Do practice using first simpler models, to get a better understanding

1 Like
#8

Hi @Umairnsr87 you’re welcome. Let me correct my earlier point.
The range should be -1 to +1 and not 0 to 1. Negative correlation can exist and features with with a negative correlation are still useful just like in linear regression where variables can have a negative weight.

Regarding your question, if the value is higher it indicates a strong linear relationship therefore you should pick the feature.
You can also plot a scatter plot of individual features against the target to show you the relationship in case it is linear.

1 Like
#9

Thanks alot for the patience @chriskinyua can you please explain the concept of normalizing the variables. I am pretty confused with this concept when to do when not to do. It will be my pleasure brother.

1 Like
#10

Hi @Umairnsr87, apologies for the late reply.
First I’ll try to explain what a normal distribution is and why it is important.

A normal distribution of a variable takes the shape of a bell curve where most values tend towards the center of the distribution and the distribution’s mean, median and mode are equal.

This is important because a lot of machine learning algorithms assumes that data a normal distribution before fitting the data. This is also supported by the Central Limit Theorem which states that a sample taken from the distribution will follow a normal distribution and the mean will be equal to the original distribution.

In order to determine if your distribution is normal, you can apply statistical methods such as plotting the probability density function of a variable and calculating its skewness.
A normal distribution is symmetric on either side of its mean/center.
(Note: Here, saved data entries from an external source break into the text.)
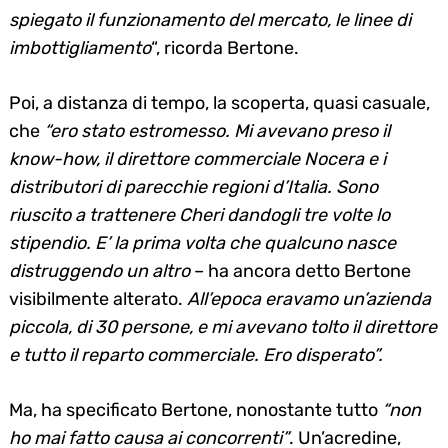
spiegato il funzionamento del mercato, le linee di
imbottigliamento
“, ricorda Bertone.
Search
for:
Poi, a distanza di tempo, la scoperta, quasi casuale,
che
“ero stato estromesso. Mi avevano preso il
know-how, il direttore commerciale Nocera e i
distributori di parecchie regioni d’Italia. Sono
riuscito a trattenere Cheri dandogli tre volte lo
stipendio. E’ la prima volta che qualcuno nasce
distruggendo un altro
– ha ancora detto Bertone
visibilmente alterato.
All’epoca eravamo un’azienda
piccola, di 30 persone, e mi avevano tolto il direttore
e tutto il reparto commerciale. Ero disperato”.
Ma, ha specificato Bertone, nonostante tutto
“non
ho mai fatto causa ai concorrenti”
. Un’acredine,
To best describe symmetry, skewness is used a metric. The distribution can be left skewed or right skewed and a normal distribution has a skewness of 0. Negative values indicate data that is left skewed and positive values indicate data that are right skewed.

Depending on the skewness and type of data, you can apply the various types of normalization techniques. This will help in transforming your data into a normal distribution and ensure your algorithm fits data without variation.
You do not need to normalize your data if it already fits a normal distribution.